Eine realistische Handlung gibt es nicht. Der Pariser Buchhändler Michel kehrt nach drei Jahren in das kleine Städtchen am Meer zurück, um die junge Frau zu finden, deren Lied ihn seinerzeit faszinierte und seitdem nicht mehr los liess. „Ich stand wie ein Gelähmter unter diesem Fenster … Ich hatte Angst, mich plötzlich in diese junge Unbekannte zu verlieben.“ Jede und jeden der Dorfbewohner, die er befragt, können sich an nichts mehr erinnern. Sie alle haben ihr Gedächtnis verloren. Es geht sehr turbulent zu. Durch Michels Erzählungen will jeder sein Gedächtnis, seine Erinnerungen wieder auffrischen. Der alte Araber zwingt ihn sogar, das Küchenmesser in der Hand haltend, seine Lebensgeschichte zu erzählen. Der herbeigerufene Kommissar klärt Michel auf, dass die Einwohner sich auf jeden Fremden stürzen, „um diesem Besucher einige Anekdoten zu entreißen, und sich dann vorstellen, diese Erinnerungen seien von ihnen“ (1. Akt, Szene 7).

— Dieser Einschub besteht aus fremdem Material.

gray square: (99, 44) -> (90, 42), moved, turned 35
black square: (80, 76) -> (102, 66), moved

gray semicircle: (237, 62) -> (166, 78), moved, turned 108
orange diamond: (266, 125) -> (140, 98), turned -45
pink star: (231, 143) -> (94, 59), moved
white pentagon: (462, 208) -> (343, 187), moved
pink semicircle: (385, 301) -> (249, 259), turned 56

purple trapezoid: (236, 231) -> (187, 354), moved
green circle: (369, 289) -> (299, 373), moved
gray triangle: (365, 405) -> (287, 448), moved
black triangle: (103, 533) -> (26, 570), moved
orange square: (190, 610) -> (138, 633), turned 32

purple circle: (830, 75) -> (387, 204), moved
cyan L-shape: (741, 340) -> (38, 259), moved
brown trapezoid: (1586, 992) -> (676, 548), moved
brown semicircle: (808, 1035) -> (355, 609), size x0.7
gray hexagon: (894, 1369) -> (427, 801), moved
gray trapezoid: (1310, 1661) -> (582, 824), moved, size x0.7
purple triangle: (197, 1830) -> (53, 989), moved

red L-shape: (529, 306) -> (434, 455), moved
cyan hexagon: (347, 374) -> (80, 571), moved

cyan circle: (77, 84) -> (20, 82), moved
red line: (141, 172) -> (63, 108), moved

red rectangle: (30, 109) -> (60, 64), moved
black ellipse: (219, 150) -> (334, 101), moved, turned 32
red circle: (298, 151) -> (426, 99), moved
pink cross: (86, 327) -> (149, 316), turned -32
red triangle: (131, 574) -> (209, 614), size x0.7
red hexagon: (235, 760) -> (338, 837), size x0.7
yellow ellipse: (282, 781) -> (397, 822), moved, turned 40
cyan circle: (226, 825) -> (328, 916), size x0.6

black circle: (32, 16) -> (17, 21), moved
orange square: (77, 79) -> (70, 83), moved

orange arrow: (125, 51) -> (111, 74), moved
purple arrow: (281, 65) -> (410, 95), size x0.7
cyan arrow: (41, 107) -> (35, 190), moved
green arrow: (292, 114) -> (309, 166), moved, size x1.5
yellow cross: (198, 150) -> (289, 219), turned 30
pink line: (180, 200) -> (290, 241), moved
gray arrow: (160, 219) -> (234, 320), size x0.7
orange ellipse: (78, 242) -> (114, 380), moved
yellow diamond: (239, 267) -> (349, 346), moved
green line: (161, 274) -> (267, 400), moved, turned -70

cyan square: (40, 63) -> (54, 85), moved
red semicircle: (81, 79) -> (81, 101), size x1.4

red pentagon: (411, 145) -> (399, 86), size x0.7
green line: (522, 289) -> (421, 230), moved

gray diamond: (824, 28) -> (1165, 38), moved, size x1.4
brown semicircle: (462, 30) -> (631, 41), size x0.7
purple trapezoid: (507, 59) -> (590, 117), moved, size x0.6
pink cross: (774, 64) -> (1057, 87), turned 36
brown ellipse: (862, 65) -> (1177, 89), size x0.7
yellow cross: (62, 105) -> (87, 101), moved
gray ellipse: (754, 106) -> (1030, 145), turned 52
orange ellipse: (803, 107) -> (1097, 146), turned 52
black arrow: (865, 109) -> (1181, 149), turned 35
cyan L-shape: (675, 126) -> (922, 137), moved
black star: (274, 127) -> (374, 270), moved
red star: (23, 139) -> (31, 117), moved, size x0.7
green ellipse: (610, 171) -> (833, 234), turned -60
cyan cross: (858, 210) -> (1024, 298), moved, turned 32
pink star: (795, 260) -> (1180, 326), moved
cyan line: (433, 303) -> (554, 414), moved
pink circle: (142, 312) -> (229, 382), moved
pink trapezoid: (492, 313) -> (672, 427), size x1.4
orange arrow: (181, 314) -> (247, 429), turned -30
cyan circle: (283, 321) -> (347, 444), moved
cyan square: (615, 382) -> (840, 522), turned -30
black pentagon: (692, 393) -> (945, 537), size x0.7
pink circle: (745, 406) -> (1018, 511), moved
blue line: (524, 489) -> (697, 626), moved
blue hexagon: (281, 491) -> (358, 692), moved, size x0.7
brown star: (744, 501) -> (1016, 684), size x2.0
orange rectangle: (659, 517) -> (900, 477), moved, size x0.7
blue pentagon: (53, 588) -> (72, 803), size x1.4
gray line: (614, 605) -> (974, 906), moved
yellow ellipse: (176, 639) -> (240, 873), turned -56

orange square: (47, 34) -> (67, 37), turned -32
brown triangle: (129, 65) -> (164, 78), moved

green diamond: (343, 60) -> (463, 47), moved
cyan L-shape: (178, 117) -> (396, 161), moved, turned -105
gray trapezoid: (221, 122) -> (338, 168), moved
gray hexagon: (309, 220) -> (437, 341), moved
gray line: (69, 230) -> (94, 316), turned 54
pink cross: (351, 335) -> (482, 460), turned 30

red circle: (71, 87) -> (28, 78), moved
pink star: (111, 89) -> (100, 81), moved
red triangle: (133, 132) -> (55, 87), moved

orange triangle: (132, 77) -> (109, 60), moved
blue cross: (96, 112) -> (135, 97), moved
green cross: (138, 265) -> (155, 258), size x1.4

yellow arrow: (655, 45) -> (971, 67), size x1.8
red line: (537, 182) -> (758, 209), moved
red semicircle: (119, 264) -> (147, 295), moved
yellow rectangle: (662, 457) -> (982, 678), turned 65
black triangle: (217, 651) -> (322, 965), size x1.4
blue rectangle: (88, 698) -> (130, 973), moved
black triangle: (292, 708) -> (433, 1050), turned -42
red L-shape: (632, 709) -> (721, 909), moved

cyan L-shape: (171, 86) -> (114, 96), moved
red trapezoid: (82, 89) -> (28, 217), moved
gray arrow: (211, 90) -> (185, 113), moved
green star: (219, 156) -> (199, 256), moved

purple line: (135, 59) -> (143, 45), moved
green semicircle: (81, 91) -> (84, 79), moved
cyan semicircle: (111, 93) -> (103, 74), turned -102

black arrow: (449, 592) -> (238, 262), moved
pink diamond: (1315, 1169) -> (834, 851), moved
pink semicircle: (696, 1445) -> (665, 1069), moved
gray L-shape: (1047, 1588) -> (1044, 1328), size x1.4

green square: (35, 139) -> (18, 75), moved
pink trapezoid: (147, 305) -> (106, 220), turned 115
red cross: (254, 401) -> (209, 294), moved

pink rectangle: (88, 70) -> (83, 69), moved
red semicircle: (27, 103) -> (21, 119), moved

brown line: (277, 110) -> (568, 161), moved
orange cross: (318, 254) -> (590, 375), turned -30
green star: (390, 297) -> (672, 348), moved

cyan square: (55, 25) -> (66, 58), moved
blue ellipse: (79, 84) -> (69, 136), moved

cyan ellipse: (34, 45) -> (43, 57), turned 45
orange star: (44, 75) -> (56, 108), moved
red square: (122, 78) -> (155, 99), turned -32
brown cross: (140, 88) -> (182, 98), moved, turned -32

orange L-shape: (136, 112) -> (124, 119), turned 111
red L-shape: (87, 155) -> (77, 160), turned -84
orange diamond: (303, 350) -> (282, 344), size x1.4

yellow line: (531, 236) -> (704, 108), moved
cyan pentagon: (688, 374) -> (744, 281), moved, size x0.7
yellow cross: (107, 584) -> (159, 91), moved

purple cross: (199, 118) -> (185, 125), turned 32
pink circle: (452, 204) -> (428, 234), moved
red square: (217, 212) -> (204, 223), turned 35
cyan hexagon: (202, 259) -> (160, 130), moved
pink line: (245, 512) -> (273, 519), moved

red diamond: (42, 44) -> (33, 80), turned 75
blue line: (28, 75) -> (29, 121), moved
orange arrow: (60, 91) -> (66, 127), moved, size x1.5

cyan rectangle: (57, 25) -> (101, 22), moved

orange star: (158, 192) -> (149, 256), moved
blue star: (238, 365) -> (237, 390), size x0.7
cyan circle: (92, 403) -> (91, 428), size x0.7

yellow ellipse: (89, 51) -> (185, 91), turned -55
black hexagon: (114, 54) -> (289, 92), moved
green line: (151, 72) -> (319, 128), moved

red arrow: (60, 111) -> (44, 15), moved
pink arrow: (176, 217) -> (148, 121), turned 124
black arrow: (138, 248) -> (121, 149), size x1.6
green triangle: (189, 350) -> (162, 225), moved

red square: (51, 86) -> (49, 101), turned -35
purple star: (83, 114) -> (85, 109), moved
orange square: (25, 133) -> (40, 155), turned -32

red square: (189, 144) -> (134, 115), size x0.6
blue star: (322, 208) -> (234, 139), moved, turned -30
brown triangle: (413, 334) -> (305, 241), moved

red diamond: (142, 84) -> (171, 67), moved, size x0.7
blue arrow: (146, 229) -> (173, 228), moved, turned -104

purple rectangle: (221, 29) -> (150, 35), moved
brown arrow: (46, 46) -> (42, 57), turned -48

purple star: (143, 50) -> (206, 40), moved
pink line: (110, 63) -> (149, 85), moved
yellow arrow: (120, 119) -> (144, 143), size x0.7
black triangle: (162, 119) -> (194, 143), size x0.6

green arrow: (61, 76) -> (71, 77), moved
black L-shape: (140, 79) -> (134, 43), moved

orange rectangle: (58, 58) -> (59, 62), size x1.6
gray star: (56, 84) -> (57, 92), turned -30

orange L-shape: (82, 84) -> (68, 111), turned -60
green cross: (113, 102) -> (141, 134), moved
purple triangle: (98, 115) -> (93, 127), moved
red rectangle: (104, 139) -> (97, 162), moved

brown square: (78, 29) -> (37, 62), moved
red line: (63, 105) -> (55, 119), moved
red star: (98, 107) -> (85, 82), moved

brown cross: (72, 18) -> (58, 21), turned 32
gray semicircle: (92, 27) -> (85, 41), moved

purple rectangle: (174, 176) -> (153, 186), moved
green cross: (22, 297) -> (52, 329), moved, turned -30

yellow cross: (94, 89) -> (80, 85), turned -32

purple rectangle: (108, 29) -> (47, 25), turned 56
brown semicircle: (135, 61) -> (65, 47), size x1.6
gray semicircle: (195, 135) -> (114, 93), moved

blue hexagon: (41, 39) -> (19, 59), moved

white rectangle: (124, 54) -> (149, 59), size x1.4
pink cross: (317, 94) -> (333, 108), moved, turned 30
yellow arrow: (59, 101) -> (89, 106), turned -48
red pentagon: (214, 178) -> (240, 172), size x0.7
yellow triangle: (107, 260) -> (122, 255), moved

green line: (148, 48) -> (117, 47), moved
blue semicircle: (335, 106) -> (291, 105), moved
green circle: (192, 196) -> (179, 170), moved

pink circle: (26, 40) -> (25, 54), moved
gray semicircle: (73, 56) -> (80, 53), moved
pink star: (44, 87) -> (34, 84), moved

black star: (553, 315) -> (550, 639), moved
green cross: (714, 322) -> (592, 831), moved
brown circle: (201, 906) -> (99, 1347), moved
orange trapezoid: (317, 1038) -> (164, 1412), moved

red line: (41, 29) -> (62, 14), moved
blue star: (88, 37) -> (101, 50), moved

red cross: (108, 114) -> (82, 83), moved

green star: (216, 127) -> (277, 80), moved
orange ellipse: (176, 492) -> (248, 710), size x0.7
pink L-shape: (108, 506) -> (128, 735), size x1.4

Juanita Lascarro (Julietta) und Kurt Streit (Michel); Foto © Barbara Aumüller
Auch die Begegnung mit Julietta ist ein verschwommenes Wiedersehen. Michel und sie geraten sogar in Streit. Ein Schuss fällt. „Julietta ist das Symbol der Sehnsucht. Alle jungen Mädchen in dem Spiel heißen Julietta, und der eine Name, den alle suchen, ist ebenfalls Julietta“, das schrieb Martinů 1938. Diese Suche geht über zwei Stunden. Ein Traum – absurd und ohne jede Logik. Emotionen, die im Nichts verlaufen: „Ich habe dich gehört! Du rufst meinen Namen: Michel! Ich sehe Dich, sehe! Wie du schön bist, Julietta, Julietta“ (3. Akt). Unerreichbar, abweisend erscheint alles in der letzten Szene, mit dem pflichtbewussten Beamten im Zentralbüro der Träume, wo alle Träume verwaltet und arrangiert werden. Ein Bettler, ein Hotelboy, ein Sträfling, der vor der Hinrichtung noch einmal träumen will, kommen. Sie alle trafen das Mädchen Julietta. Michel, unentschlossen und hin und her gerissen, will nicht entlassen werden, sondern folgt Juliettas Rufen – oder doch nicht? Michel hält an seinem Begehren fest, fast ohnmächtig dem erbarmungslosen Umfeld ausgeliefert. Eine kafkaeske Geschichte: Nicht Traum, nicht Wirklichkeit.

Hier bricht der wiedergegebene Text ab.